XING Magazin betrachtet in dieser Ausgabe eines der wohl interessantesten Länder der Welt. Ein Land in permanenter Transformation, in dem der Kontrast zwischen ländlichen Regionen und den extrem-beschleunigten Metropolen wohl zumindest wie Tag und Nacht ist. Kaum ein anderes Land erweckt so viele Klischees und Bilder in unseren Köpfen.
Der Harvard-Ökonom Amartya Sen erklärt uns Erfolge und Abgründe des neuen Indien, und zeigt dabei auf, wie ungleichzeitig die Entwicklung in diesem riesigen südostasiatischen Land passiert.
Außerdem blicken wir auf die Soft Power Indiens, die gerade seit dem ersten Welt-Yoga-Tag (21. Juni 2015) verstärkt ins Rampenlicht rückte. Dass man mit Yoga nicht nur Frieden verbreiten will, sondern als religiöse Praxis in Indien mit einer aggressivhindu-nationalistischen Politik gekoppelt wird, macht uns Jana Horvath deutlich, in der Hoffnung, dass der Beitrag nicht von süßlich-riechenden Erinnerungen aus Goa dominiert wird.

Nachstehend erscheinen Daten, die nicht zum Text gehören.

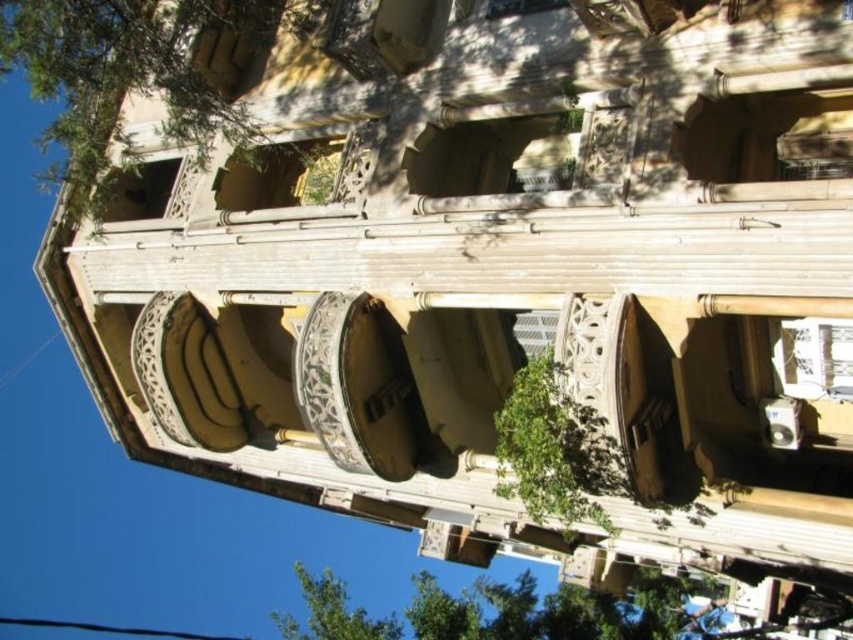 You are a window cleaner needing to clean the green leafy tree at upper left and the green leafy tree at center. Which tree requires a wider ladder because of its width?

The green leafy tree at upper left requires a wider ladder because its width surpasses the green leafy tree at center.

Based on the photo, you are standing at the entrance of the multi story building and want to find the green leafy tree at lower center. According to the coordinates provided, where should you look to locate it?

The green leafy tree at lower center is located at coordinates point (556, 611), so you should look towards the lower center area of the building to find it. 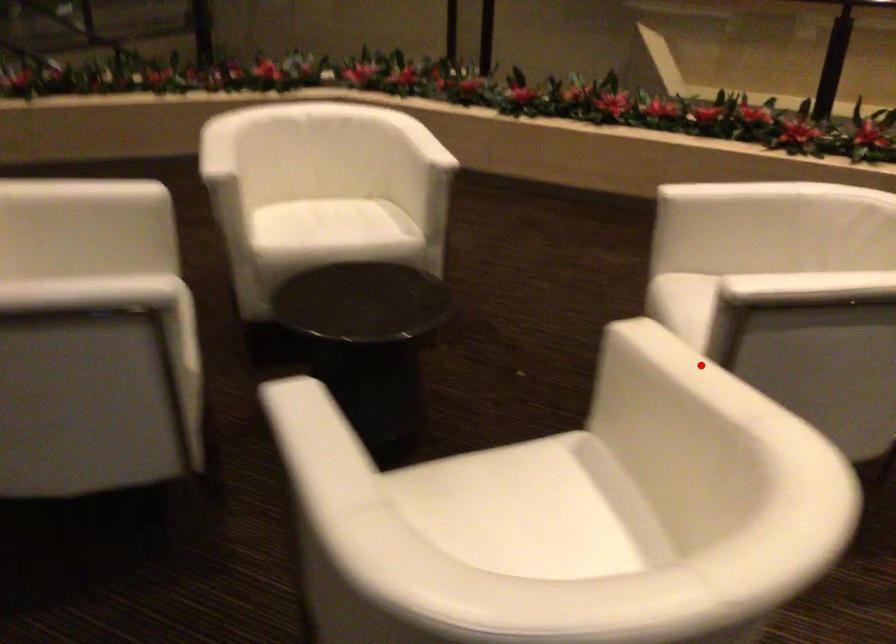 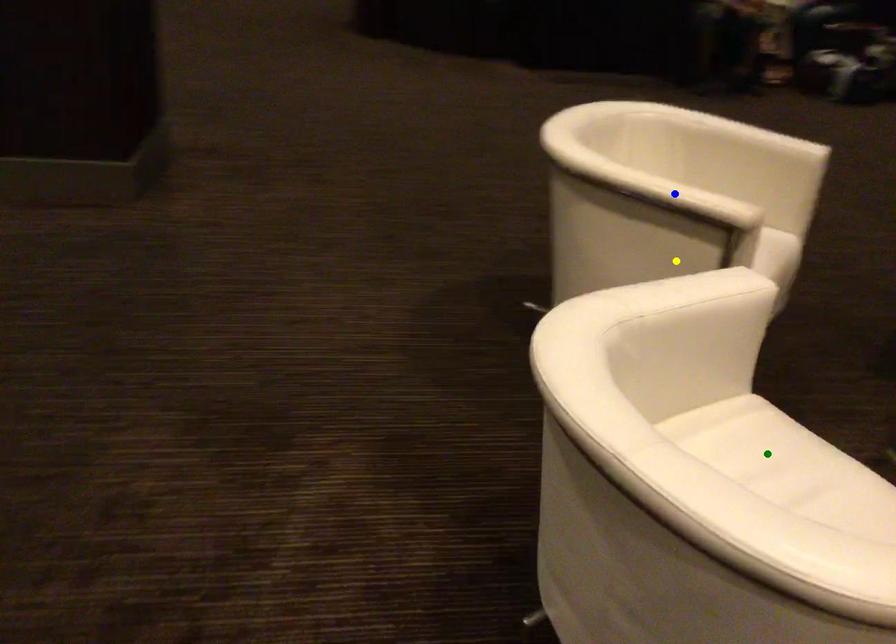 Question: I am providing you with two images of the same scene from different viewpoints. A red point is marked on the first image. You are given multiple points on the second image. Which point in image 2 is actually the same real-world point as the red point in image 1?

Choices:
 (A) yellow point
 (B) blue point
 (C) green point

Answer: (B) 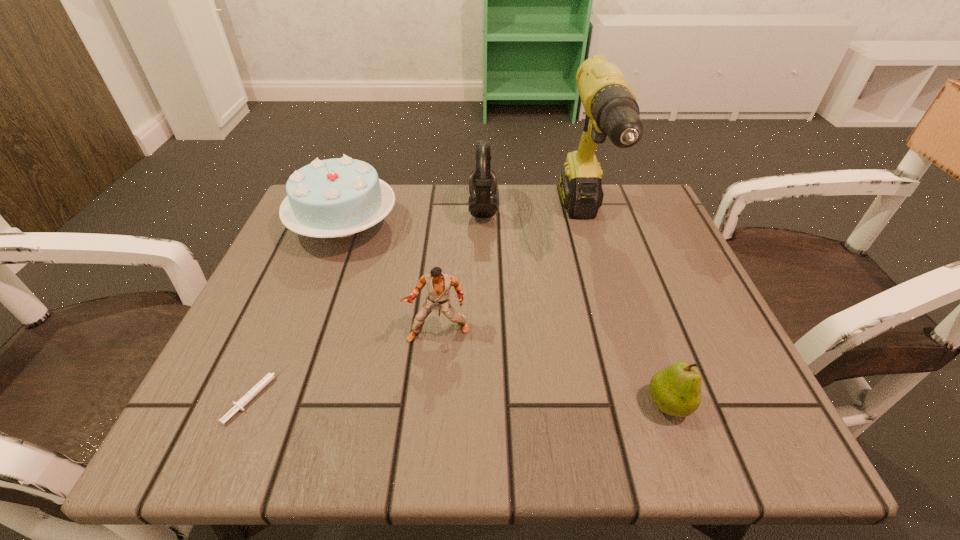 At what (x,y) coordinates should I click in order to perform the action: click on blank area located 0.370m on the front of the birthday cake. Please return your answer as a coordinate pair (x, y). The width and height of the screenshot is (960, 540). Looking at the image, I should click on (269, 428).

Where is `vacant space located on the front-facing side of the fourth farthest object`? vacant space located on the front-facing side of the fourth farthest object is located at coordinates (431, 409).

This screenshot has width=960, height=540. Identify the location of free space located 0.230m on the back of the pear. (627, 284).

This screenshot has height=540, width=960. Identify the location of vacant area situated on the back of the shortest object. (328, 223).

This screenshot has width=960, height=540. I want to click on drill located in the far edge section of the desktop, so click(611, 108).

Find the location of `headset that is positioned at the far edge`. headset that is positioned at the far edge is located at coordinates (482, 202).

At what (x,y) coordinates should I click in order to perform the action: click on birthday cake positioned at the far edge. Please return your answer as a coordinate pair (x, y). This screenshot has height=540, width=960. Looking at the image, I should click on (339, 197).

In order to click on pear that is at the near edge in this screenshot , I will do `click(676, 390)`.

This screenshot has height=540, width=960. Find the location of `syringe at the near edge`. syringe at the near edge is located at coordinates (238, 405).

You are a GUI agent. You are given a task and a screenshot of the screen. Output one action in this format:
    pyautogui.click(x=<x>, y=<y>)
    Task: Click on the birthday cake at the left edge
    
    Given the screenshot: What is the action you would take?
    pyautogui.click(x=339, y=197) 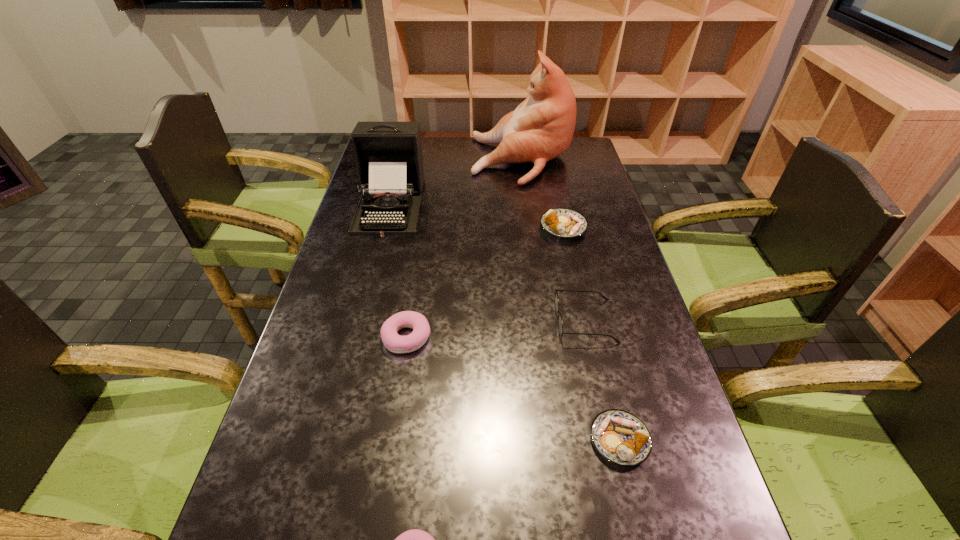 Locate an element on the screen. object at the far edge is located at coordinates (541, 128).

The height and width of the screenshot is (540, 960). In order to click on object at the left edge in this screenshot , I will do tap(388, 155).

Locate an element on the screen. This screenshot has width=960, height=540. cat located at the right edge is located at coordinates (541, 128).

Locate an element on the screen. Image resolution: width=960 pixels, height=540 pixels. spectacles present at the right edge is located at coordinates (560, 323).

Find the location of `object positioned at the far right corner`. object positioned at the far right corner is located at coordinates (541, 128).

Locate an element on the screen. vacant space at the far edge of the desktop is located at coordinates (470, 156).

Find the location of `free space at the left edge of the desktop`. free space at the left edge of the desktop is located at coordinates (346, 411).

You are a GUI agent. You are given a task and a screenshot of the screen. Output one action in this format:
    pyautogui.click(x=<x>, y=<y>)
    Task: Click on the free space at the right edge of the desktop
    This screenshot has height=540, width=960.
    Given the screenshot: What is the action you would take?
    pyautogui.click(x=675, y=500)

Find the location of a particular element. vacant space at the far right corner of the desktop is located at coordinates (583, 146).

The image size is (960, 540). I want to click on empty space that is in between the cat and the smaller brown pastry, so click(x=570, y=300). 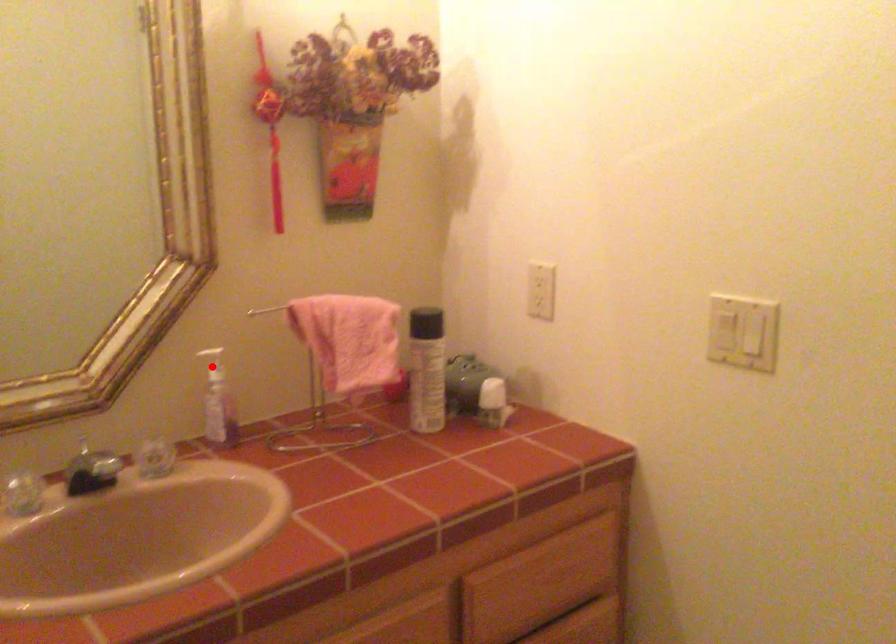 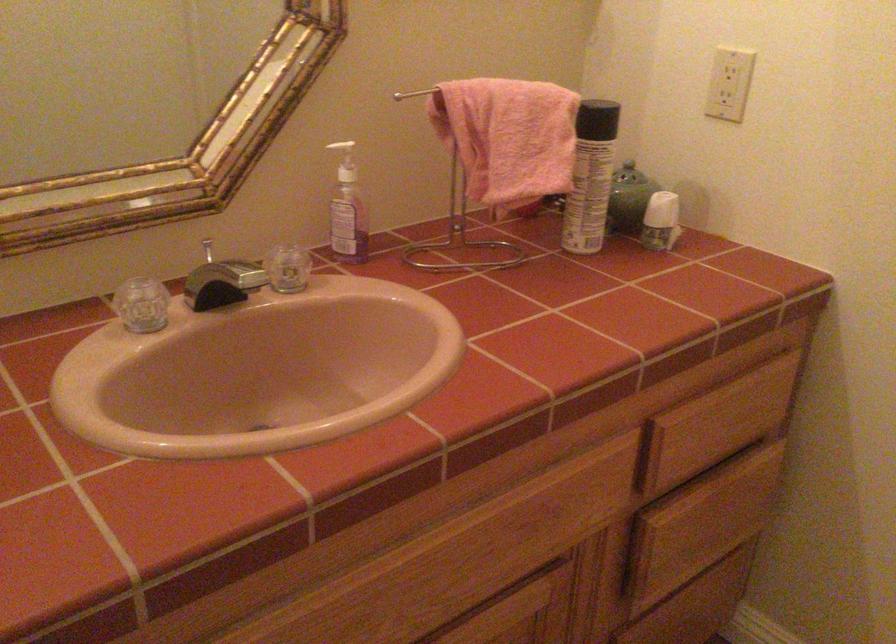 Question: I am providing you with two images of the same scene from different viewpoints. A red point is shown in image1. For the corresponding object point in image2, is it positioned nearer or farther from the camera?

Choices:
 (A) Nearer
 (B) Farther

Answer: (A) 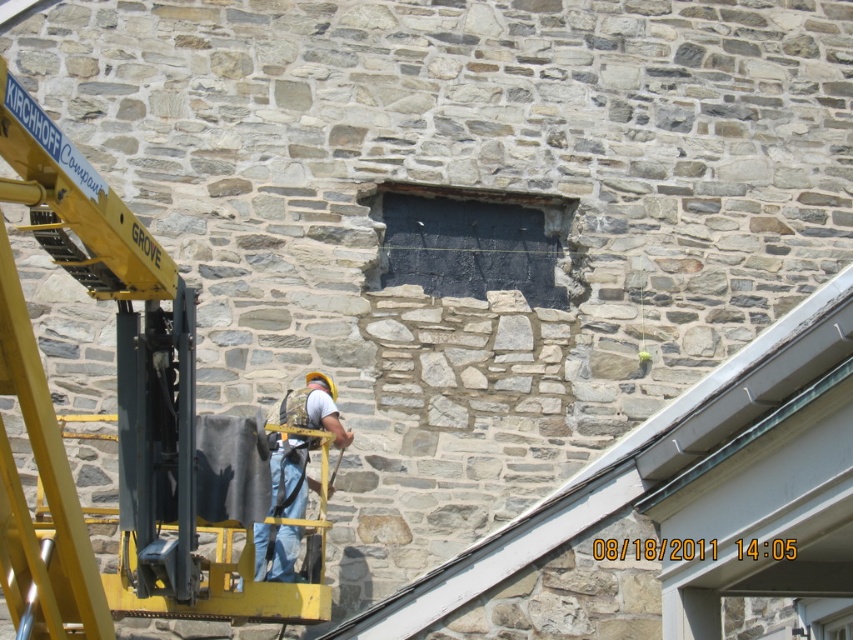 Is point (140, 269) positioned behind point (265, 576)?

No, (140, 269) is in front of (265, 576).

Is point (74, 268) closer to viewer compared to point (297, 449)?

That is True.

Where is `yellow metal crane at left`? The image size is (853, 640). yellow metal crane at left is located at coordinates (117, 413).

Who is more distant from viewer, (451, 192) or (276, 540)?

Point (451, 192)

Can you confirm if black stone hole at center is shorter than denim jeans at center?

Yes, black stone hole at center is shorter than denim jeans at center.

Between point (392, 216) and point (273, 412), which one is positioned in front?

Positioned in front is point (273, 412).

Locate an element on the screen. black stone hole at center is located at coordinates (471, 241).

Between yellow metal crane at left and black stone hole at center, which one has more height?

With more height is yellow metal crane at left.

Is yellow metal crane at left to the left of black stone hole at center from the viewer's perspective?

Yes, yellow metal crane at left is to the left of black stone hole at center.

The height and width of the screenshot is (640, 853). What do you see at coordinates (117, 413) in the screenshot?
I see `yellow metal crane at left` at bounding box center [117, 413].

Locate an element on the screen. yellow metal crane at left is located at coordinates (117, 413). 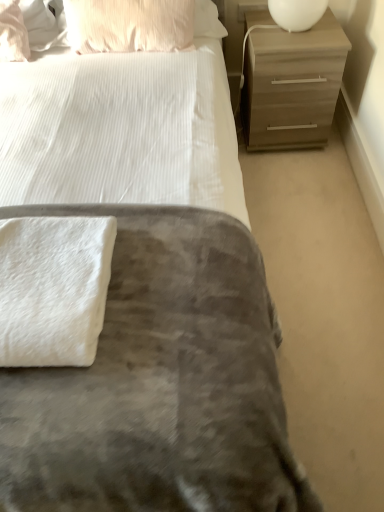 Question: Is pink textured pillow at upper left, the 2th pillow when ordered from left to right, positioned beyond the bounds of matte pink pillow at upper left, the 2th pillow positioned from the right?

Choices:
 (A) no
 (B) yes

Answer: (B)

Question: From the image's perspective, is pink textured pillow at upper left, the first pillow in the right-to-left sequence, located beneath matte pink pillow at upper left, acting as the first pillow starting from the left?

Choices:
 (A) no
 (B) yes

Answer: (A)

Question: Considering the relative positions of pink textured pillow at upper left, the first pillow in the right-to-left sequence, and matte pink pillow at upper left, the 2th pillow positioned from the right, in the image provided, is pink textured pillow at upper left, the first pillow in the right-to-left sequence, to the right of matte pink pillow at upper left, the 2th pillow positioned from the right, from the viewer's perspective?

Choices:
 (A) no
 (B) yes

Answer: (B)

Question: Does pink textured pillow at upper left, the 2th pillow when ordered from left to right, have a lesser width compared to matte pink pillow at upper left, the 2th pillow positioned from the right?

Choices:
 (A) yes
 (B) no

Answer: (A)

Question: Is pink textured pillow at upper left, the first pillow in the right-to-left sequence, taller than matte pink pillow at upper left, the 2th pillow positioned from the right?

Choices:
 (A) yes
 (B) no

Answer: (A)

Question: Does pink textured pillow at upper left, the 2th pillow when ordered from left to right, have a lesser height compared to matte pink pillow at upper left, the 2th pillow positioned from the right?

Choices:
 (A) yes
 (B) no

Answer: (B)

Question: Is white glossy lampshade at upper right to the left of pink textured pillow at upper left, the 2th pillow when ordered from left to right, from the viewer's perspective?

Choices:
 (A) yes
 (B) no

Answer: (B)

Question: Could pink textured pillow at upper left, the first pillow in the right-to-left sequence, be considered to be inside white glossy lampshade at upper right?

Choices:
 (A) no
 (B) yes

Answer: (A)

Question: From a real-world perspective, is white glossy lampshade at upper right physically above pink textured pillow at upper left, the first pillow in the right-to-left sequence?

Choices:
 (A) yes
 (B) no

Answer: (B)

Question: Does white glossy lampshade at upper right have a greater width compared to pink textured pillow at upper left, the first pillow in the right-to-left sequence?

Choices:
 (A) no
 (B) yes

Answer: (B)

Question: Does white glossy lampshade at upper right have a smaller size compared to pink textured pillow at upper left, the 2th pillow when ordered from left to right?

Choices:
 (A) yes
 (B) no

Answer: (A)

Question: Is white glossy lampshade at upper right located outside pink textured pillow at upper left, the 2th pillow when ordered from left to right?

Choices:
 (A) no
 (B) yes

Answer: (B)

Question: Can you confirm if matte brown chest of drawers at upper right is smaller than white glossy lampshade at upper right?

Choices:
 (A) yes
 (B) no

Answer: (B) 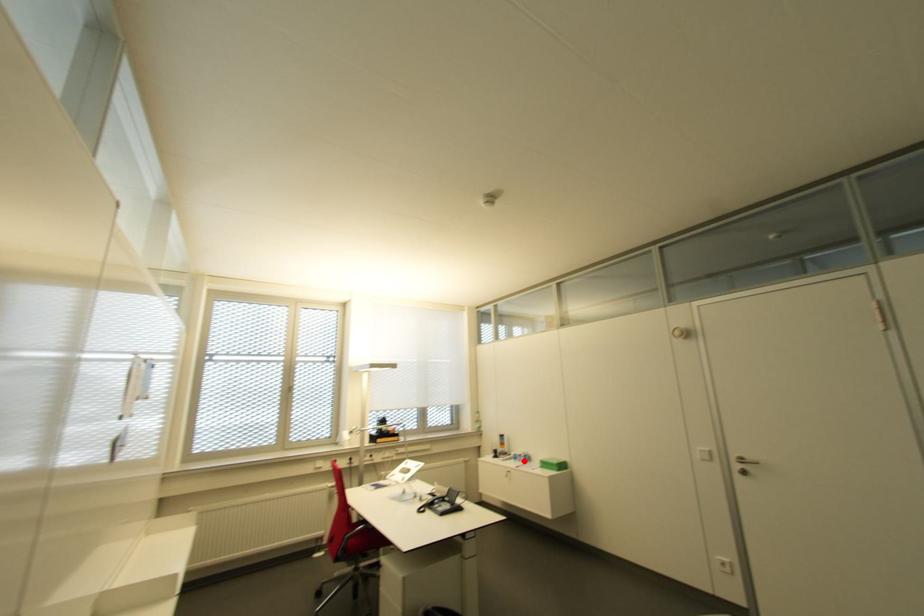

Kürzlich wurde wieder einmal in Indien der Anlauf für Smart-Cities angekündigt. Wir werfen dazu einen Blick auf Chandigarh: sowohl architektur-historisch motiviert, als auch der Ankündigung Premierminister Modi´s folgend, dass die geplante Musterstadt zu Indiens erster Smart City werden soll.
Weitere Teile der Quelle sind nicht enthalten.